Male Sagittal Crest Development

The formation of a sagittal crest is clearly associated with masticatory considerations related to temporalis development relative to cranial size. In contrast with Skelton et al. (1986), Skelton and McHenry (1992) suggest phenotypic features associated with function should not automatically be dismissed as phylogenetically informative, given the concept of phylogenetic niche conservatism (see main text). While some may consider character 5 to be correlated with this character, an examination of Appendix Table 1 shows that this is not the case. For example, while there is a consistent correlation between strong anteromedial incursion of the temporal lines and sagittal crest formation, in some genera, moderate incursion may lead to a weak sagittal crest posteriorly (e.g., Praeanthropus [Kimbel et al., 1994]) or to no sagittal crest at all (e.g., Sahelanthropus [Brunet et al., 2002], Australopithecus, and Pan [D.E. Lieberman et al., 1996; Strait & Grine, 2001]).

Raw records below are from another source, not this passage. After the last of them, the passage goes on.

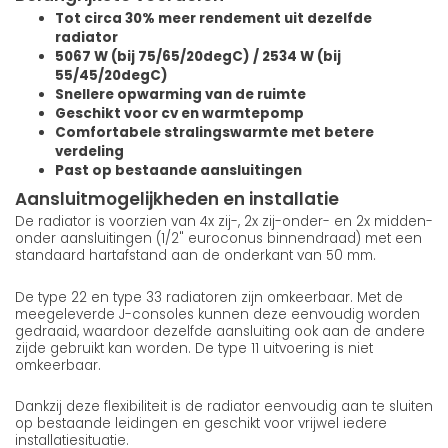
Tot circa 30% meer rendement uit dezelfde
radiator
5067 W (bij 75/65/20degC) / 2534 W (bij
55/45/20degC)
Snellere opwarming van de ruimte
Geschikt voor cv en warmtepomp
Comfortabele stralingswarmte met betere
verdeling
Past op bestaande aansluitingen
Aansluitmogelijkheden en installatie
De radiator is voorzien van 4x zij-, 2x zij-onder- en 2x midden-
onder aansluitingen (1/2" euroconus binnendraad) met een
standaard hartafstand aan de onderkant van 50 mm.
De type 22 en type 33 radiatoren zijn omkeerbaar. Met de
meegeleverde J-consoles kunnen deze eenvoudig worden
gedraaid, waardoor dezelfde aansluiting ook aan de andere
zijde gebruikt kan worden. De type 11 uitvoering is niet
omkeerbaar.
Dankzij deze flexibiliteit is de radiator eenvoudig aan te sluiten
op bestaande leidingen en geschikt voor vrijwel iedere
installatiesituatie.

A well-developed sagittal crest (= 0) is observed in Paranthropus males (Tobias, 1967; Rak, 1983; Skelton et al., 1986; Strait et al., 1997; Strait & Grine, 2001), Pongo, and Gorilla. Males of Praeanthropus and the "garhi group" usually have a weak sagittal crest, which is more posteriorly located (= 1) (Kimbel et al., 1994; Asfaw et al., 1999; Strait & Grine, 2001). Where preserved, males of Sahelanthropus (Brunet et al., 2002), Pan, K. platyops (M.G. Leakey et al., 2001), Australopithecus (Rak, 1983; Skelton et al., 1986; Skelton & McHenry, 1992), H. habilis (Tobias, 1991), K. rudolfensis (Strait et al., 1997; Strait & Grine, 2001), H. ergaster (B.A. Wood, 1991), and H. sapiens usually do not have sagittal crests (= 2). Note that while the "australopithecine" material from Sterkfontein is supposed to display sagittal crests, it is not considered here due to the current taxonomic confusion of this material. See Strait et al. (1997) and Strait & Grine (2001) for a differing interpretation.